Last but not least, it is related to work with the computer. Common users use only a fragment of possibilities that simple tools, such as Outlook or Excel, offer. At the moment when something more complex or, let’s say, more robust appears, the obstacle is simply too huge. Those people who were ready to become accustomed to work with the new system were in minority. We still collaborate with many of them up to now.
When is the time you cannot get along without technology?
You can always manage a certain number of projects by using so-called ‘empirical way’. But once you approach this limit, you need to employ two important measures. First, you have to reinforce the team by finding other experienced people. Second, you have to help yourself by using some tool.
In the past, we were testing many things. My experience with using easily-available tools for project management was, let’s say... fifty-fifty.

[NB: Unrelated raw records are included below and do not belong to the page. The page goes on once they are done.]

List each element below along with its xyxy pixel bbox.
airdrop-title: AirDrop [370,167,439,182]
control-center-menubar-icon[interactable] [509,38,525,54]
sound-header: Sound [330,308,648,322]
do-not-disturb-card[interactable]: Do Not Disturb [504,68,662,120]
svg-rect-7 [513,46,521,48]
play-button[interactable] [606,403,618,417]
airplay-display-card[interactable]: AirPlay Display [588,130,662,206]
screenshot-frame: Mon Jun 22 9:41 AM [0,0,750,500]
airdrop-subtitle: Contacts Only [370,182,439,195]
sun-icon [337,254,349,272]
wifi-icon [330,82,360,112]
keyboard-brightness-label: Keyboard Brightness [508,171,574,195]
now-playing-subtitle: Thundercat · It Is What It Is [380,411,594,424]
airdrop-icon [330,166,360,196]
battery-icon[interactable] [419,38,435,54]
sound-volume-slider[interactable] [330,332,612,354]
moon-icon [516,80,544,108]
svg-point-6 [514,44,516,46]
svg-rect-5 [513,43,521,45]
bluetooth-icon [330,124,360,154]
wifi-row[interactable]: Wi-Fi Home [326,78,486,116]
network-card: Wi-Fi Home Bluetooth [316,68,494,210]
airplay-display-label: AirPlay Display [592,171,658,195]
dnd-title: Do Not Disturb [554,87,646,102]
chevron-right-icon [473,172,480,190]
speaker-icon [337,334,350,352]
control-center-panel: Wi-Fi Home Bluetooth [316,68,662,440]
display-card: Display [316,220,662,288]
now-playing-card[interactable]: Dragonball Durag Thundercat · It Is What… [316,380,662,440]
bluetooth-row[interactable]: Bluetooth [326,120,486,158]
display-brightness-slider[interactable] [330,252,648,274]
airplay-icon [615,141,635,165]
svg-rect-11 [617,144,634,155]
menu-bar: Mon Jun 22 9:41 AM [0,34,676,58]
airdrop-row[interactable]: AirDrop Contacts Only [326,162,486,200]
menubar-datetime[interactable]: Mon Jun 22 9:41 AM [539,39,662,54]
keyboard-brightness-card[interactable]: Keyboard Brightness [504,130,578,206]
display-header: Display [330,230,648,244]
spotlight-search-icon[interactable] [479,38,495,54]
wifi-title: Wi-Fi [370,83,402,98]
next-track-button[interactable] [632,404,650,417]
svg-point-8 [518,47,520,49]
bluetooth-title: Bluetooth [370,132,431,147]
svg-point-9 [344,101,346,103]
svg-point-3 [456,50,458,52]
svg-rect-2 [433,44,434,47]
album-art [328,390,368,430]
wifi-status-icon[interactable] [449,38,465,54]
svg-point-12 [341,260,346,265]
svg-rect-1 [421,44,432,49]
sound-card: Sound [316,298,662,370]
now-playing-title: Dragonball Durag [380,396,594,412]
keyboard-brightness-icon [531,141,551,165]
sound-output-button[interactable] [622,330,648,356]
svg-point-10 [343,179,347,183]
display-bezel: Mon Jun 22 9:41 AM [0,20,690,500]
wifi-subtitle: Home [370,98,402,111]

Simple freeware tools have fixed bindings, which means that they did not allow us to use the necessary flexibility. Some of our projects are very complex and they will take X years to be completed. With those projects, the options were not sufficient at all and the efficiency nearly bordered on using a paper and a pencil.

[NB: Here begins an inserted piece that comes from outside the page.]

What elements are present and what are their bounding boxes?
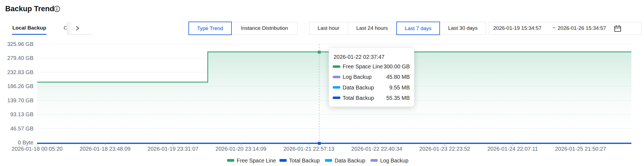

Although massive and robust tools had the necessary flexibility, they also posed a huge acquisition costs not only during the investment, but also during the operation. Before a person learns how to use such a system, it takes a disproportionate amount of time. And even though you know how to enter the project into such a system correctly, when any change occurs, you have to manually re-plan all the deadlines and resources, which results in more time losses. At some moments, I had a feeling that it started to delay people instead of helping them.
Why do you plan to ‘lean on’ APUtime?
For our company, it is immensely important that we can plan project management in our own way and work with the system that is flexible enough. As is generally known, projects change from day to day, and so we need to adapt non-stop to new situations and circumstances, as they influence the processes of preparation and implementation. Our day-to-day reality is about monitoring deadlines and constant recalculations of timetables and costs.
Right now, we prepare a seven-year planning period for our projects. At this moment, we already know that there will be such a huge amount of work that we will not be able to get along without reliable tools to manage it.
At one point, we will manage 20-30 large projects from one place. For us, a project means a collaboration of 5-6 professionals – specialists and about twenty suppliers – companies. We need to constantly communicate with all of them. We want to offer our clients the opportunity to actively online monitor the development of their project – what has already been completed and what is still being worked on.
APUtime is flexible enough for us, but at the same time it is user-friendly so that we can work with the system very well. There is also a huge conformity during everyday operation and during a constant recalculation of everything – such as deadlines for changes, the time needed, the time consumed, workload of people, and all the other things.
Personally, for me another important thing is that APUtime uses artificial intelligence, which means that we keep the lead ahead of the others (we already have it due to our experience and a great team).
We start with a basic ten-member group of project managers. However, all is heading towards the fact that the finite number of internal APUtime users will be around fifty. We will also consider the extent of employing external co-workers. To put it simply, we will be growing together.